• Stored data:
══════

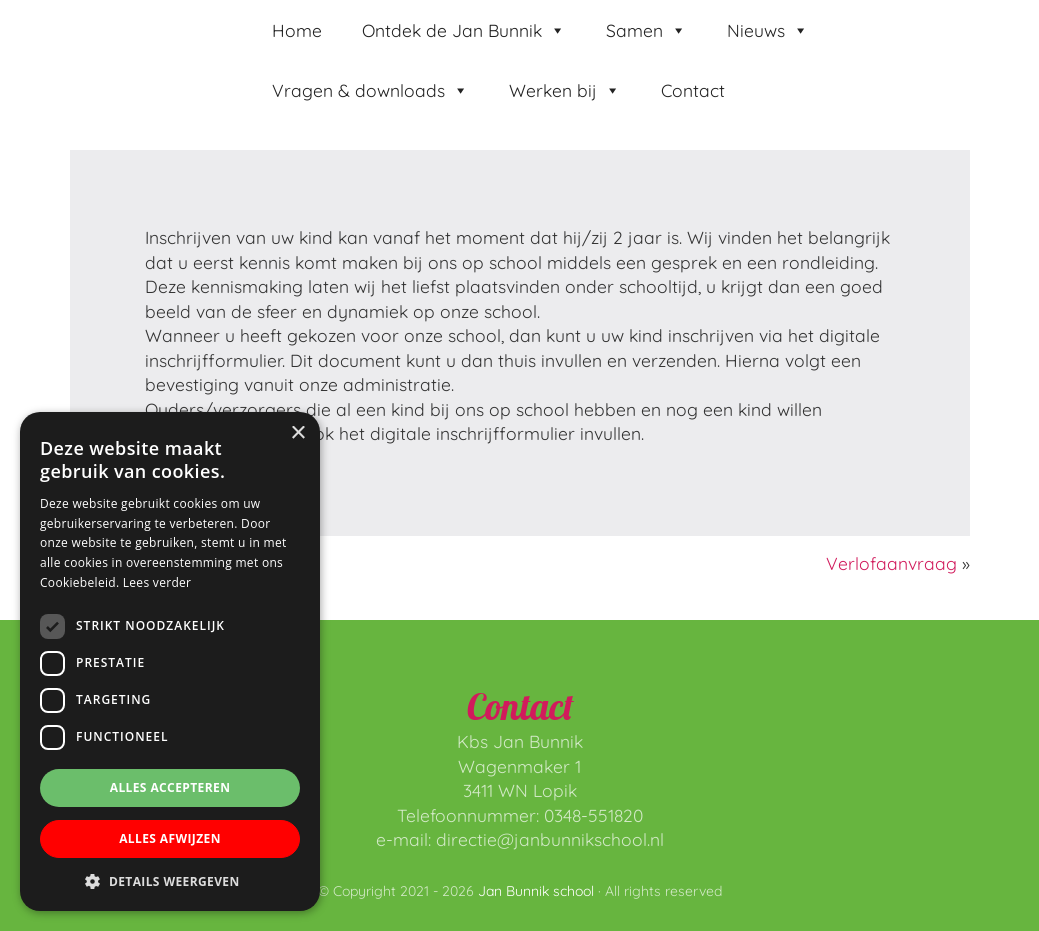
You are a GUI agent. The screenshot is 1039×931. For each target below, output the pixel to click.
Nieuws (768, 30)
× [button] (297, 433)
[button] (170, 881)
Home (297, 30)
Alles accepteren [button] (170, 787)
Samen (646, 30)
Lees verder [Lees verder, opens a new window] (157, 582)
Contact (693, 90)
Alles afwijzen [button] (170, 838)
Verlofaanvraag (891, 563)
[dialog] (170, 661)
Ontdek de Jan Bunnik (464, 30)
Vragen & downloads (370, 90)
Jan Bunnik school (91, 42)
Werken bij (565, 90)
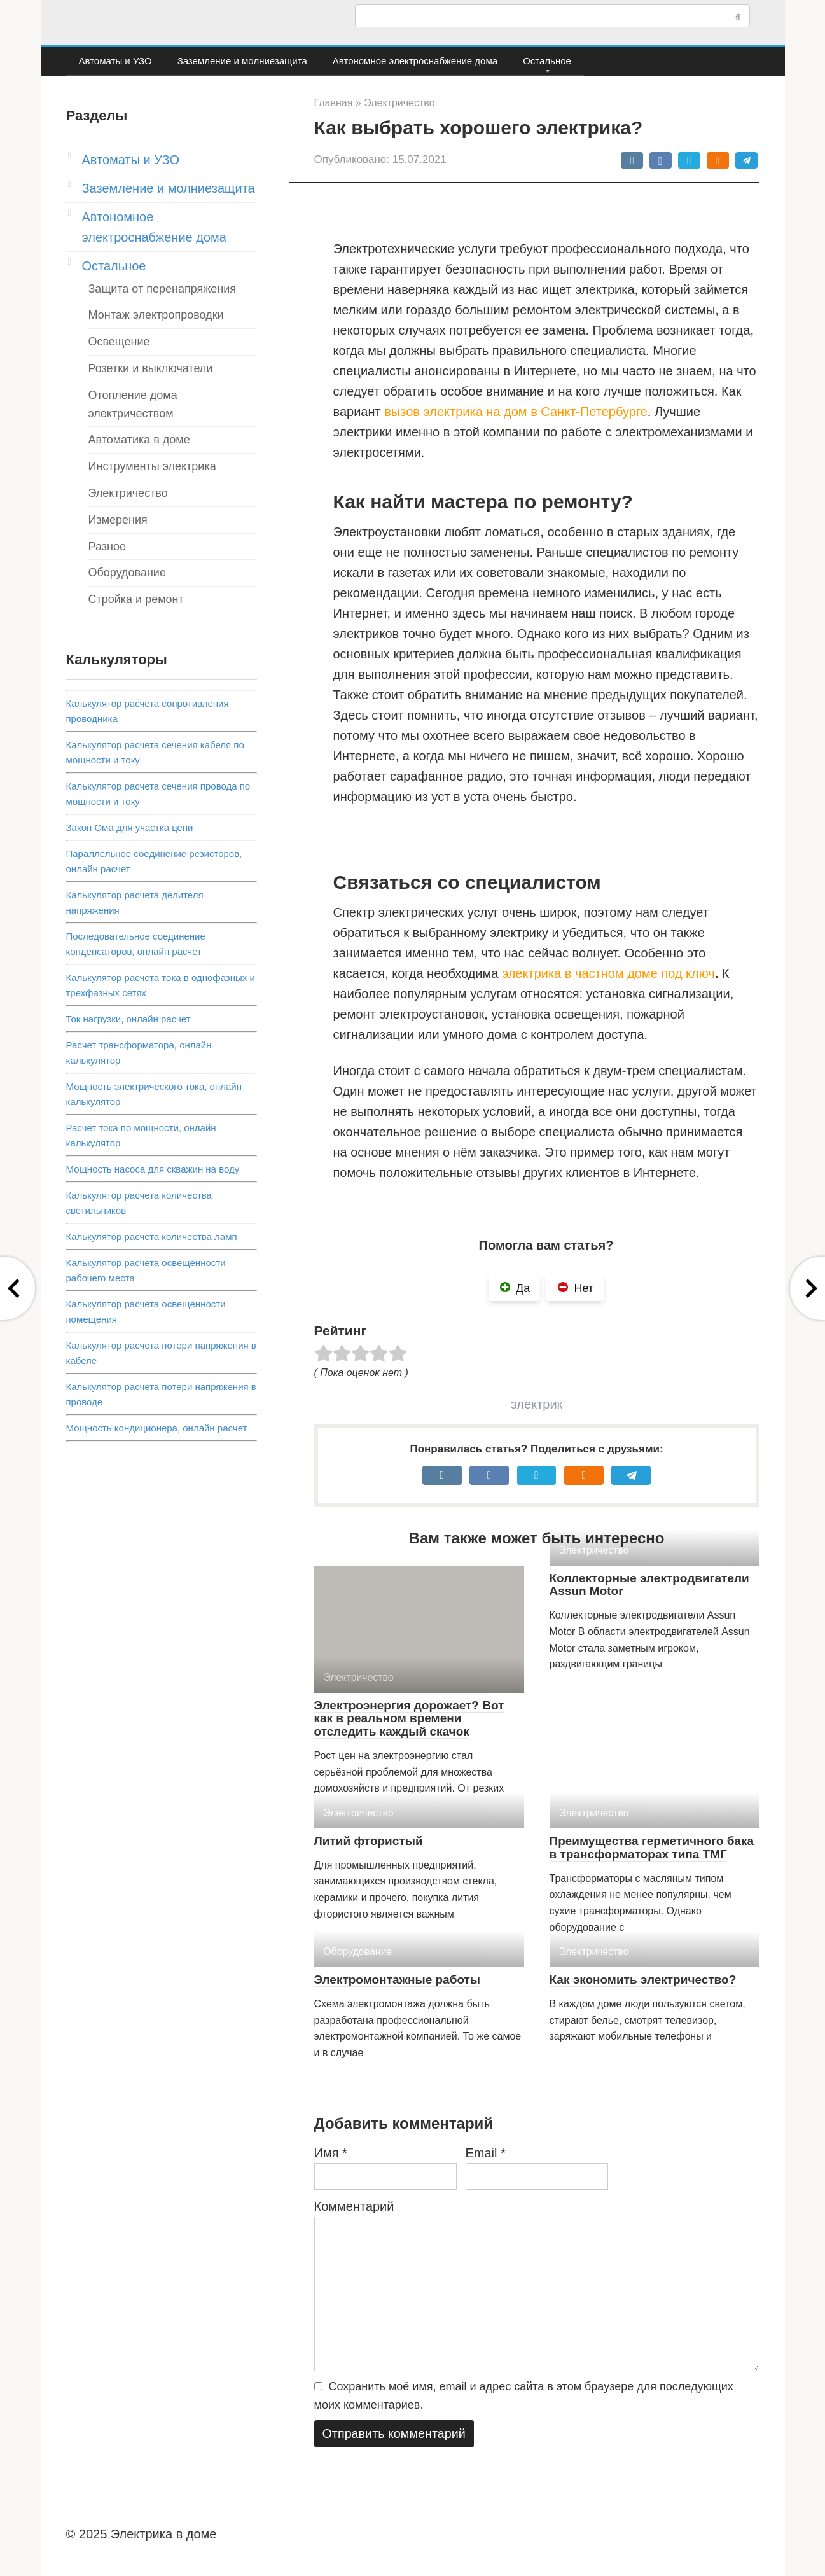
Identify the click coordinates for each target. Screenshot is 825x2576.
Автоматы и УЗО (115, 60)
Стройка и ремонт (136, 599)
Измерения (118, 519)
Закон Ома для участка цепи (129, 827)
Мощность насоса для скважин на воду (153, 1169)
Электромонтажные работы (397, 1979)
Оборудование (127, 572)
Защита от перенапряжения (162, 288)
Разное (107, 546)
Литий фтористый (368, 1841)
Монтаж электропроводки (156, 315)
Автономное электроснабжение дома (415, 60)
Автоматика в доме (139, 439)
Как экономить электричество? (643, 1979)
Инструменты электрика (152, 466)
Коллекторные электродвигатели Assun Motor (649, 1584)
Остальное (547, 60)
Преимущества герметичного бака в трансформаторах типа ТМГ (652, 1847)
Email (486, 2153)
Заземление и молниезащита (242, 60)
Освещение (119, 341)
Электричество (128, 493)
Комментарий (354, 2206)
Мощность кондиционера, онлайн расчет (156, 1428)
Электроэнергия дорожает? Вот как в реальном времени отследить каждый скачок (409, 1719)
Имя (330, 2153)
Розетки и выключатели (150, 368)
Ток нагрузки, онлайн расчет (128, 1018)
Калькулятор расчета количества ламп (151, 1236)
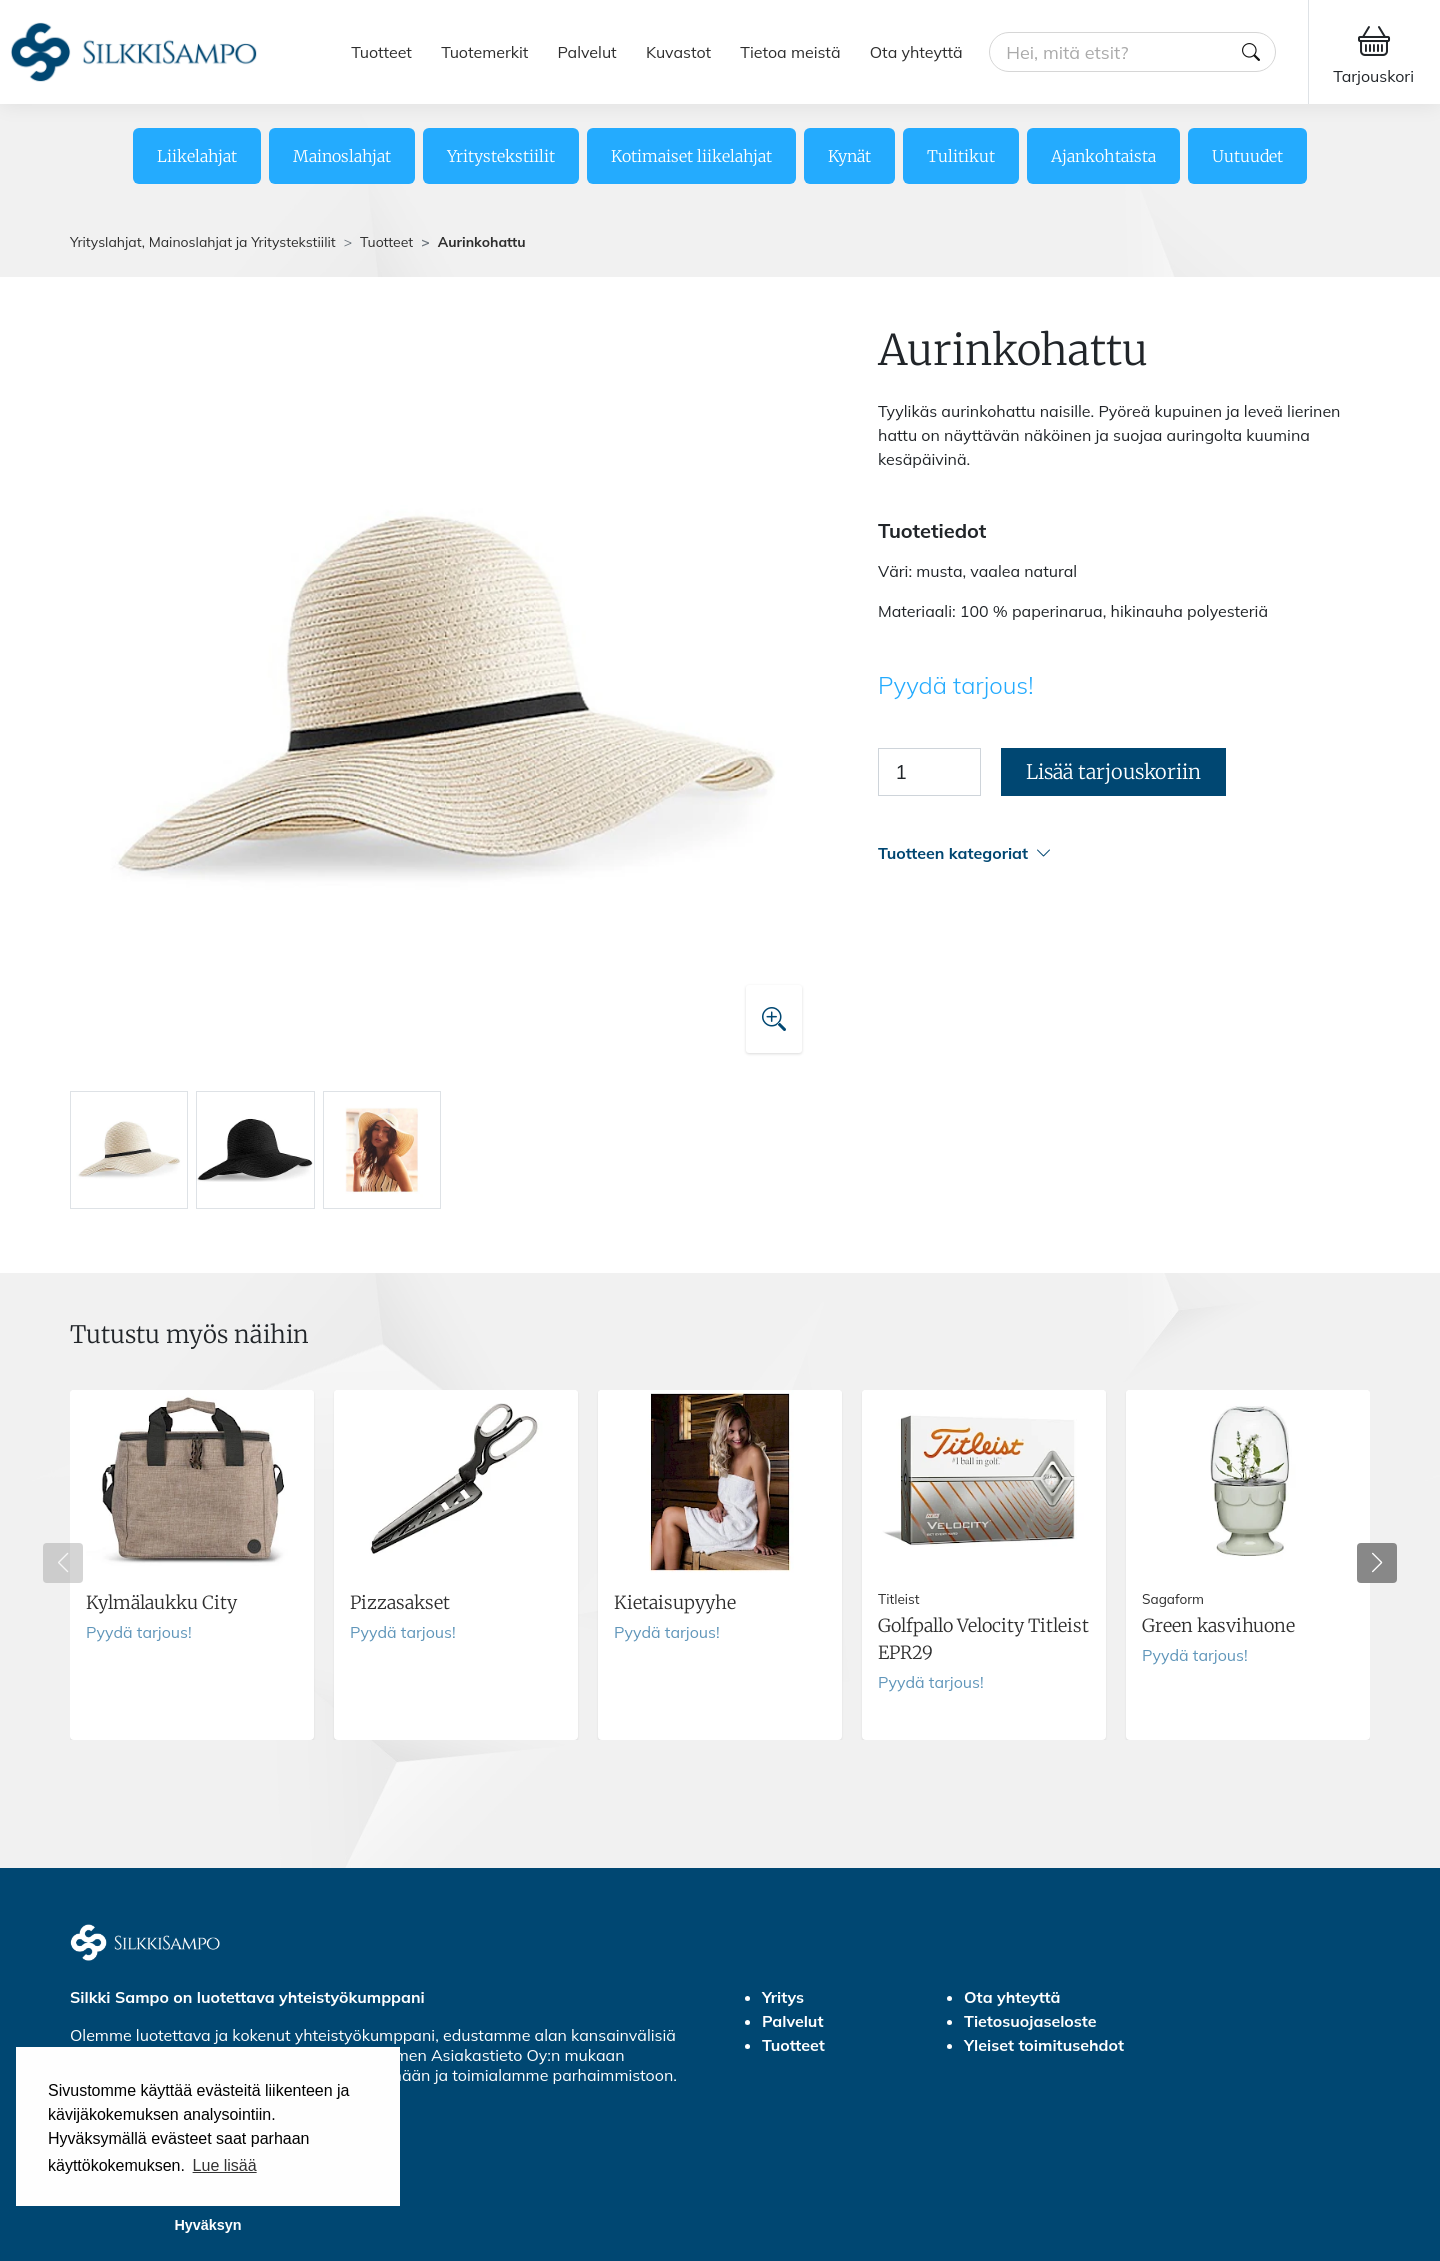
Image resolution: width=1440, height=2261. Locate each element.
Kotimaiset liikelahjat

══════

• EXERCISE GOAL: From the entries above, copy every line that holds the word "click".

• RESPONSE TO THIS TASK:
You are a GUI agent. The screenshot is 1039×931. For each target below, output the pixel to click.
Identify the click coordinates for each target. Screenshot is 825x2576.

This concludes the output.